Rhiannon: Freddie is a young girl who lives and breathes football – particularly her favourite team, Town. She’s bright, outgoing and open to learning new things.
Richard: As well as playing Freddie’s Great-Great-Great Uncle Fred, I also play Commentator Jeff, inspired by the great John Motson, who is a figment of young Freddie’s imagination and narrates much of her actions and inner thoughts. As a TV pundit I’ll be seeking the views and skills of the audience and providing the introduction and post-match analysis; like a less glamourous (and far less knowledgeable) Alex Scott.
Are you a footie fan yourself?
Richard: I am a York City fan – if you can call it football. I don’t attend as many matches these days, but I was a ‘Junior Red’ as a child, attending most home matches and occasionally acting as ballboy. I still hang on to the glory days of York beating Manchester United 3-1 at Old Trafford in the Coca-Cola Cup in 1995/6. These days, I rely on my nephew to keep me up to speed with developments. I love watching the internationals and occasionally dip into Match of the Day but my stats knowledge is decidedly better pre-21st century.
Rhiannon: My dad used to take me to Everton games and I do take an interest in it, but I’m not an avid fan.
Do you have any footballing connections?
Rhiannon: My second cousin, Paul Canoville, was the first black player to play for Chelsea, and my first cousin, Carl Canoville, also trains young players at Bradford City FC.
Richard: I recall my grandad, Bob Turner, proudly telling me he played for Burnley, but I haven’t actually verified this fact! I think he was in the second or third team, possibly getting the odd first team appearance, but that was enough to impress me. I fondly recall a couple of visits to Wembley with him to see our respective teams play in play-off finals.

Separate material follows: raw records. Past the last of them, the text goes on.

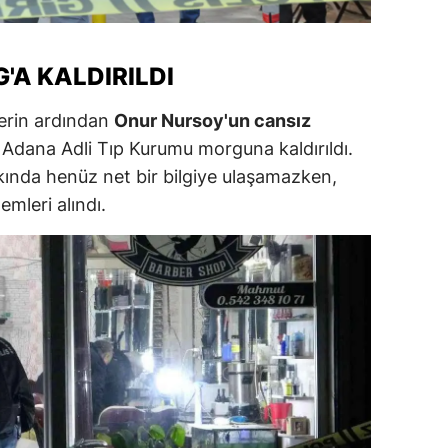
alatya
anisa
'A KALDIRILDI
ahramanmaraş
lerin ardından
Onur Nursoy'un cansız
 Adana Adli Tıp Kurumu morguna kaldırıldı.
ardin
akkında henüz net bir bilgiye ulaşamazken,
uğla
emleri alındı.
uş
evşehir
iğde
rdu
ize
akarya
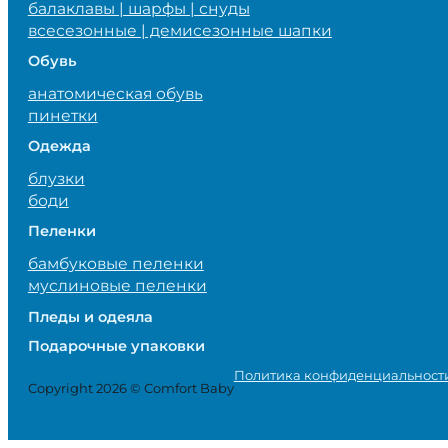
балаклавы | шарфы | снуды
всесезонные | демисезонные шапки
Обувь
анатомическая обувь
пинетки
Одежда
блузки
боди
Пеленки
бамбуковые пеленки
муслиновые пеленки
Пледы и одеяла
Подарочные упаковки
Политика конфиденциальност
Copyright 2026 © Comfort Baby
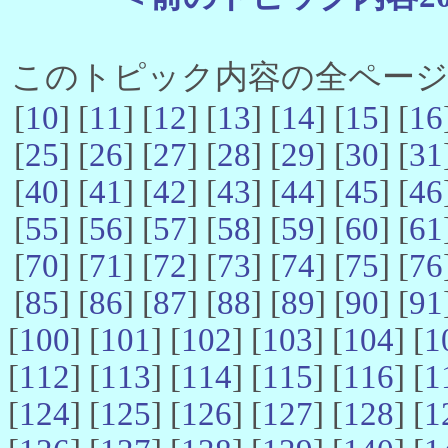
このトピック内容の全ページ数 
[
10
] [
11
] [
12
] [
13
] [
14
] [
15
] [
16
[
25
] [
26
] [
27
] [
28
] [
29
] [
30
] [
31
[
40
] [
41
] [
42
] [
43
] [
44
] [
45
] [
46
[
55
] [
56
] [
57
] [
58
] [
59
] [
60
] [
61
[
70
] [
71
] [
72
] [
73
] [
74
] [
75
] [
76
[
85
] [
86
] [
87
] [
88
] [
89
] [
90
] [
91
[
100
] [
101
] [
102
] [
103
] [
104
] [
1
[
112
] [
113
] [
114
] [
115
] [
116
] [
1
[
124
] [
125
] [
126
] [
127
] [
128
] [
1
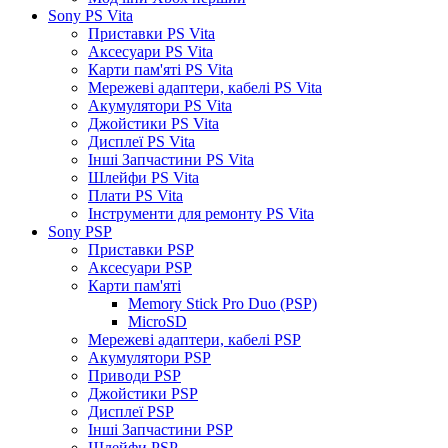
Sony PS Vita
Приставки PS Vita
Аксесуари PS Vita
Карти пам'яті PS Vita
Мережеві адаптери, кабелі PS Vita
Акумулятори PS Vita
Джойстики PS Vita
Дисплеї PS Vita
Інші Запчастини PS Vita
Шлейфи PS Vita
Плати PS Vita
Інструменти для ремонту PS Vita
Sony PSP
Приставки PSP
Аксесуари PSP
Карти пам'яті
Memory Stick Pro Duo (PSP)
MicroSD
Мережеві адаптери, кабелі PSP
Акумулятори PSP
Приводи PSP
Джойстики PSP
Дисплеї PSP
Інші Запчастини PSP
Шлейфи PSP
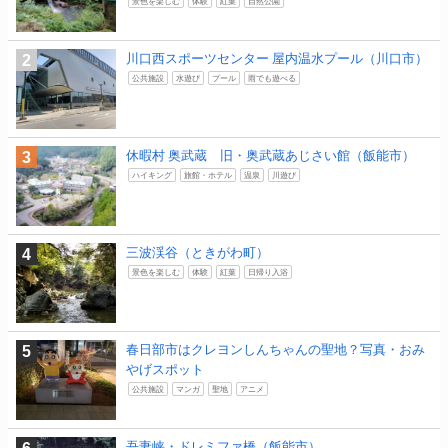
景色を楽しむ
体験
紅葉
自然公園
川口西スポーツセンター 屋内温水プール（川口市）
公共施設
水遊び
プール
雨でも遊べる
休暇村 奥武蔵 旧・奥武蔵あじさい館（飯能市）
ハイキング
旅館・ホテル
温泉
川遊び
三波渓谷（ときがわ町）
景色を楽しむ
体験
紅葉
日帰り入浴
春日部市はクレヨンしんちゃんの聖地？写真・おみ
やげスポット
公共施設
マンガ
聖地
アニメ
吾妻峡・ドレミファ橋（飯能市）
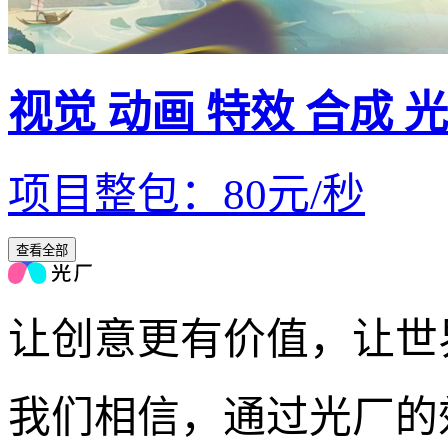
视觉 动画 特效 合成 
项目整包
：
80
元/
秒
查看全部
让创意更有价值，让世
我们相信，通过光厂的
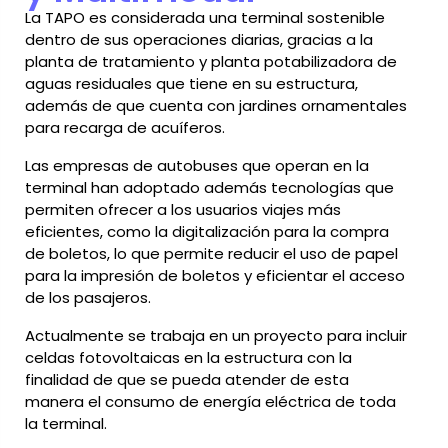
La TAPO es considerada una terminal sostenible
dentro de sus operaciones diarias, gracias a la
planta de tratamiento y planta potabilizadora de
aguas residuales que tiene en su estructura,
además de que cuenta con jardines ornamentales
para recarga de acuíferos.
Las empresas de autobuses que operan en la
terminal han adoptado además tecnologías que
permiten ofrecer a los usuarios viajes más
eficientes, como la digitalización para la compra
de boletos, lo que permite reducir el uso de papel
para la impresión de boletos y eficientar el acceso
de los pasajeros.
Actualmente se trabaja en un proyecto para incluir
celdas fotovoltaicas en la estructura con la
finalidad de que se pueda atender de esta
manera el consumo de energía eléctrica de toda
la terminal.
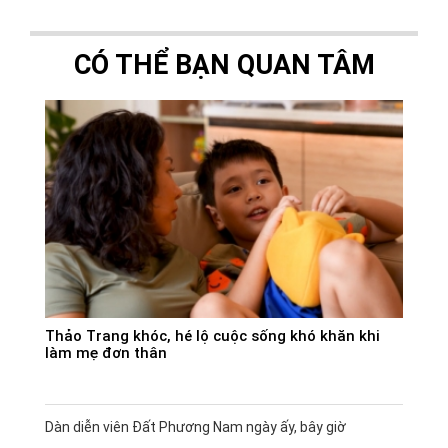
CÓ THỂ BẠN QUAN TÂM
Thảo Trang khóc, hé lộ cuộc sống khó khăn khi
làm mẹ đơn thân
Dàn diễn viên Đất Phương Nam ngày ấy, bây giờ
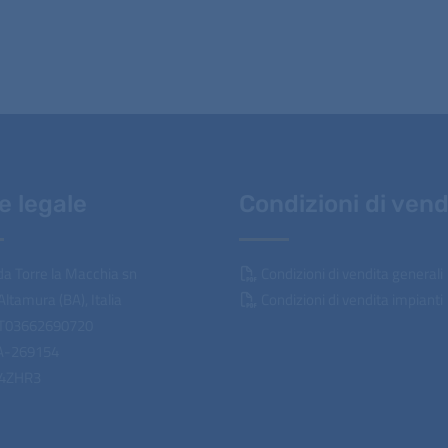
e legale
Condizioni di vend
a Torre la Macchia sn
Condizioni di vendita generali
ltamura (BA), Italia
Condizioni di vendita impianti
 IT03662690720
A-269154
04ZHR3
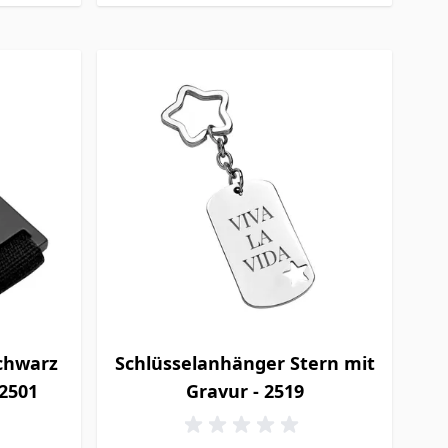
chwarz
Schlüsselanhänger Stern mit
 2501
Gravur - 2519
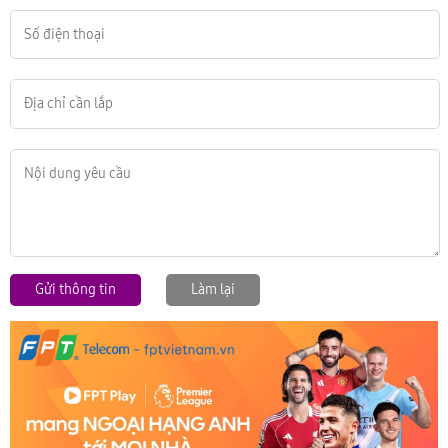
Gửi thông tin
Làm lại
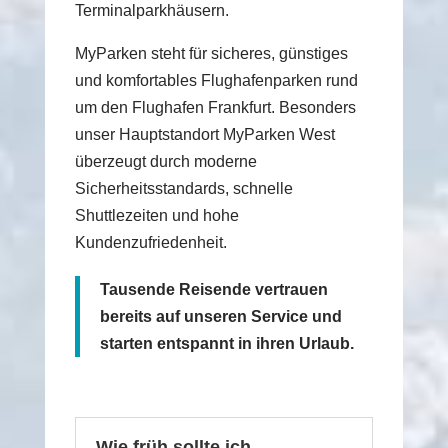
Terminalparkhäusern.
MyParken steht für sicheres, günstiges
und komfortables Flughafenparken rund
um den Flughafen Frankfurt. Besonders
unser Hauptstandort MyParken West
überzeugt durch moderne
Sicherheitsstandards, schnelle
Shuttlezeiten und hohe
Kundenzufriedenheit.
Tausende Reisende vertrauen
bereits auf unseren Service und
starten entspannt in ihren Urlaub.
Wie früh sollte ich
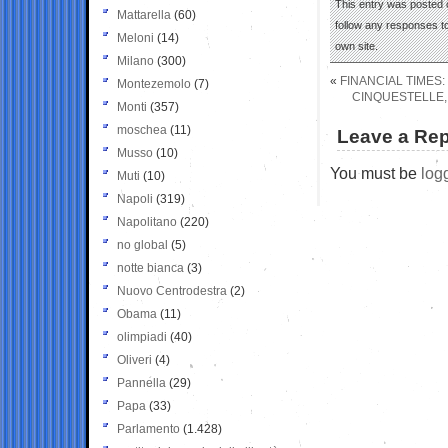
This entry was posted 
Mattarella
(60)
follow any responses to
Meloni
(14)
own site.
Milano
(300)
«
FINANCIAL TIMES:
Montezemolo
(7)
CINQUESTELLE, 
Monti
(357)
moschea
(11)
Leave a Rep
Musso
(10)
You must be
log
Muti
(10)
Napoli
(319)
Napolitano
(220)
no global
(5)
notte bianca
(3)
Nuovo Centrodestra
(2)
Obama
(11)
olimpiadi
(40)
Oliveri
(4)
Pannella
(29)
Papa
(33)
Parlamento
(1.428)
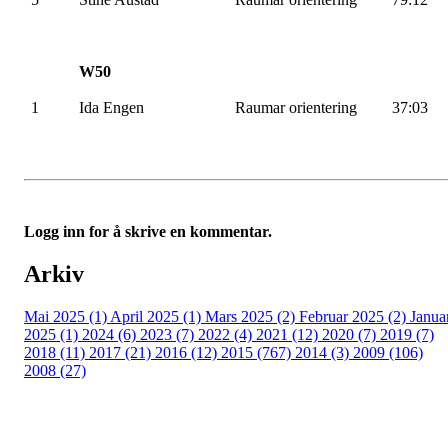
W50
1
Ida Engen
Raumar
orientering
37:03
Logg inn for å skrive en kommentar.
Arkiv
Mai 2025 (1)
April 2025 (1)
Mars 2025 (2)
Februar 2025 (2)
Janua
2025 (1)
2024 (6)
2023 (7)
2022 (4)
2021 (12)
2020 (7)
2019 (7)
2018 (11)
2017 (21)
2016 (12)
2015 (767)
2014 (3)
2009 (106)
2008 (27)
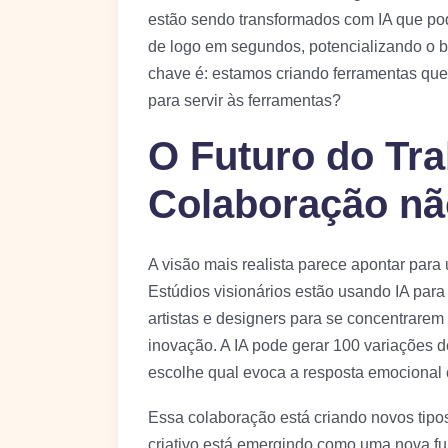
estão sendo transformados com IA que po
de logo em segundos, potencializando o br
chave é: estamos criando ferramentas que 
para servir às ferramentas?
O Futuro do Tra
Colaboração nã
A visão mais realista parece apontar para 
Estúdios visionários estão usando IA para l
artistas e designers para se concentrarem 
inovação. A IA pode gerar 100 variações d
escolhe qual evoca a resposta emocional c
Essa colaboração está criando novos tipos
criativo está emergindo como uma nova fu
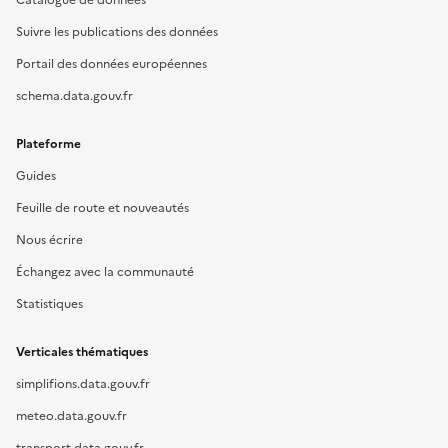
Catalogue de données
Suivre les publications des données
Portail des données européennes
schema.data.gouv.fr
Plateforme
Guides
Feuille de route et nouveautés
Nous écrire
Échangez avec la communauté
Statistiques
Verticales thématiques
simplifions.data.gouv.fr
meteo.data.gouv.fr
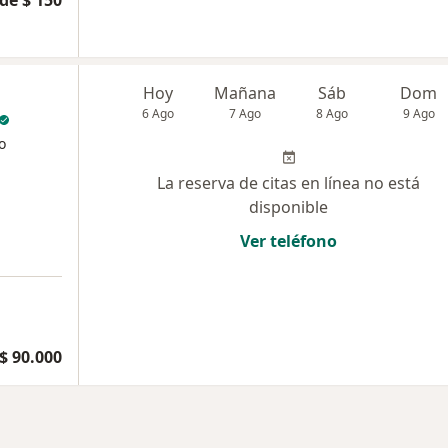
de $ 150
Hoy
Mañana
Sáb
Dom
6 Ago
7 Ago
8 Ago
9 Ago
o
La reserva de citas en línea no está
disponible
Ver teléfono
$ 90.000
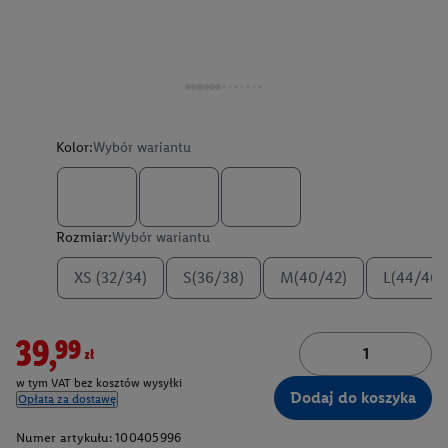
Kolor:
Wybór wariantu
Rozmiar:
Wybór wariantu
XS (32/34)
S(36/38)
M(40/42)
L(44/46)
39,99zł
w tym VAT bez kosztów wysyłki
Dodaj do koszyka
Opłata za dostawę
Numer artykułu:
100405996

What are you looking forward to most about taking the show on a community tour round Leeds?
Richard: I love performing in non-theatre spaces and taking shows to communities. There is something special about a community performance – it feels like a real event –and I particularly enjoy performing to (and with) young people who have not experienced much theatre before.
Rhiannon: I’m really looking forward to seeing how the show will land with audience members and how we can inspire young people with the themes we’re exploring.
What can audiences look forward to when they come along?
Rhiannon: Some audience interaction, laughter, reflection and lots of energy!
Richard: Lots of energy and fun. It’s really important to us that the audience feel involved and so there will be interactive elements all through the show. I hope people will leave with an interest in football, but more importantly a desire to get stuck into whatever passion they have and to not let their own doubts and insecurities get in the way. There’s plenty of time to pass up on fun opportunities when you’re an adult. Childhood is about embracing everything you enjoy, regardless of whether you are good at it or not. That’s why I never want to grow up.
And, finally, which of you is the better footballer?
Richard: The diplomatic answer is that it’s all about team effort rather than individual talent! I think I marginally have the edge in terms of keepie-uppies, but I strongly suspect that won’t be the case by the end of rehearsals.
Rhiannon: Oh, definitely Richard. I’m particularly impressed by his keepie-uppies!